According to USA Today , at a recent cyber security event the FBI issued a warning emphasizing just how frequently hackers have been able to steal financial records. In fact, in the last 12 months, 500 million financial records have been stolen in data breaches and other hacks.
Of course, this shouldn't come as much of a surprise to anyone who pays even the slightest bit of attention to the news. Stories of major data breaches have been coming out every few weeks. But does any of this matter to accountants and finance professionals?
As the owner of a small accounting, bookkeeping, or finance firm, you've probably fielded questions about your cyber security and whether your firm might be hacked in the same way that larger financial institutions have been. The short answer is yes. Let's look at what a data breach at an accounting firm involves and what you can do to prevent cyber attacks.
Case Study: Data Breach at Small Connecticut Accounting Firm
The Monroe Courier reports how one small Connecticut accounting firm was hacked, losing 900 clients' records in the process. According to the Courier, the firm, an all-purpose accounting outfit with fewer than 10 accountants, had to inform its customers that criminals had stolen their data and might use it for identity theft.

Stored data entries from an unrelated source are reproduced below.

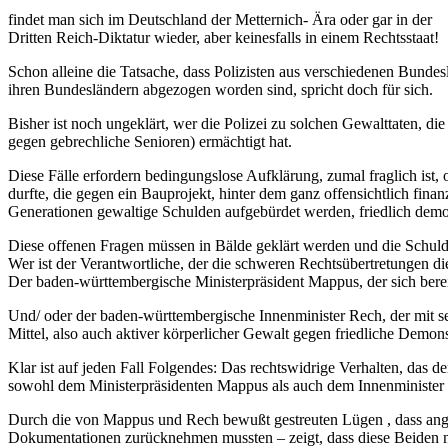
findet man sich im Deutschland der Metternich- Ära oder gar in der
Dritten Reich-Diktatur wieder, aber keinesfalls in einem Rechtsstaat!
Schon alleine die Tatsache, dass Polizisten aus verschiedenen Bundes
ihren Bundesländern abgezogen worden sind, spricht doch für sich.
Bisher ist noch ungeklärt, wer die Polizei zu solchen Gewalttaten, d
gegen gebrechliche Senioren) ermächtigt hat.
Diese Fälle erfordern bedingungslose Aufklärung, zumal fraglich ist
durfte, die gegen ein Bauprojekt, hinter dem ganz offensichtlich fi
Generationen gewaltige Schulden aufgebürdet werden, friedlich demo
Diese offenen Fragen müssen in Bälde geklärt werden und die Schul
Wer ist der Verantwortliche, der die schweren Rechtsübertretungen die
Der baden-württembergische Ministerpräsident Mappus, der sich berei
Und/ oder der baden-württembergische Innenminister Rech, der mit s
Mittel, also auch aktiver körperlicher Gewalt gegen friedliche Demon
Klar ist auf jeden Fall Folgendes: Das rechtswidrige Verhalten, d
sowohl dem Ministerpräsidenten Mappus als auch dem Innenminister 
Durch die von Mappus und Rech bewußt gestreuten Lügen , dass angeb
Dokumentationen zurücknehmen mussten – zeigt, dass diese Beiden nic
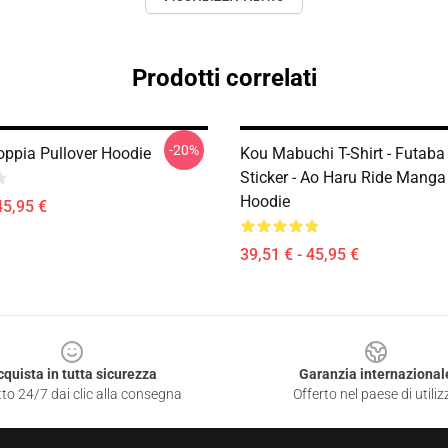
Prodotti correlati
-20%
oppia Pullover Hoodie
Kou Mabuchi T-Shirt - Futaba
Sticker - Ao Haru Ride Manga
Hoodie
45,95 €
39,51 € - 45,95 €
cquista in tutta sicurezza
Garanzia internazional
to 24/7 dai clic alla consegna
Offerto nel paese di utiliz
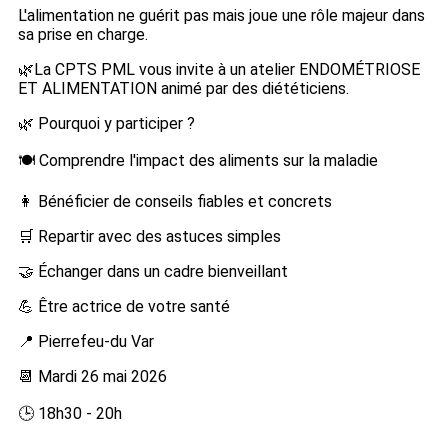
L'alimentation ne guérit pas mais joue une rôle majeur dans
sa prise en charge.
🌿La CPTS PML vous invite à un atelier ENDOMÉTRIOSE
ET ALIMENTATION animé par des diététiciens.
🌿 Pourquoi y participer ?
🍽️ Comprendre l'impact des aliments sur la maladie
👩 Bénéficier de conseils fiables et concrets
🛒 Repartir avec des astuces simples
🤝 Échanger dans un cadre bienveillant
💪 Être actrice de votre santé
📍 Pierrefeu-du Var
📆 Mardi 26 mai 2026
🕒 18h30 - 20h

Such a breach was undoubtedly damaging to the accounting firm's reputation. When you've built up a client base over years of hard work and have to inform them that their Social Security numbers and financial records are now in the hands of criminals looking to commit fraud, you might take a bit of a P.R. hit.

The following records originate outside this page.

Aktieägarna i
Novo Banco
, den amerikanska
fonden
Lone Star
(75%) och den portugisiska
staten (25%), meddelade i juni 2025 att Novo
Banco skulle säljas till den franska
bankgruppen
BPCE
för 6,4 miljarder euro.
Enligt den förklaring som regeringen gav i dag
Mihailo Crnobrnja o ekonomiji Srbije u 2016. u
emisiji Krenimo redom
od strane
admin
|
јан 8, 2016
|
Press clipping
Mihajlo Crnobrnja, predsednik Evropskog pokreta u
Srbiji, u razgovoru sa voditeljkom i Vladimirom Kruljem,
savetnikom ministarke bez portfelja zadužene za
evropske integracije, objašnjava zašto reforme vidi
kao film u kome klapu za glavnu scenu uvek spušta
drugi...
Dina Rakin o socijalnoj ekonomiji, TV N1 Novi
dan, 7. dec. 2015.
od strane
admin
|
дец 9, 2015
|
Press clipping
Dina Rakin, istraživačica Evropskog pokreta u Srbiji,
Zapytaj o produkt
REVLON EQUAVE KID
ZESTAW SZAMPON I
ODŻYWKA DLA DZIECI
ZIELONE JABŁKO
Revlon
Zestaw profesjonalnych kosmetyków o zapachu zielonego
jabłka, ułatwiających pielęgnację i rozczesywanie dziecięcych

That's because data breaches aren't just about lost data. They're about lost trust. And small accounting firms rely on that trust to maintain their client base. We'll look at what you can do to manage the financial and technical risks of data breaches, but don't forget that a data breach could do irreparable harm to your business's reputation.
Three Tips to Improve Your Firm's Cyber Security
These three strategies can help accounting firms strengthen their firm's tech defenses, prevent data breaches, and guard against the financial losses that come with a cyber attack:
- Work with IT professionals. Hire an IT consultant to set up your firm's network and make sure your data in encrypted and protected. Part of your professional responsibility as an accountant is to make sure that data is secure when it's in your custody.
- Invest in Cyber Liability Insurance. Cyber Liability Insurance (also called Data Breach Insurance) pays for the cost of cleaning up a data breach and contacting your clients about their compromised data. Cyber Insurance also pays for P.R. experts and crisis managers to handle your breach response and limit damage to your reputation.
- Have a data breach response plan. CPA Practice Advisor reports that data breaches at small accounting firms have increased, and that it's important to have a response plan in place. This plan should outline what you need to do and whom you need to contact after a data breach. It should be a step-by-step guide to what you need to do to comply with state and federal laws and inform affected customers about the incident.
While the national media mainly focus on data breaches that occur at large financial institutions, the truth is that cyber attacks can and do occur at small accounting firms. But it's not as if you're helpless. By taking action to implement a risk management strategy, you can prevent attacks and limit your financial risk exposure.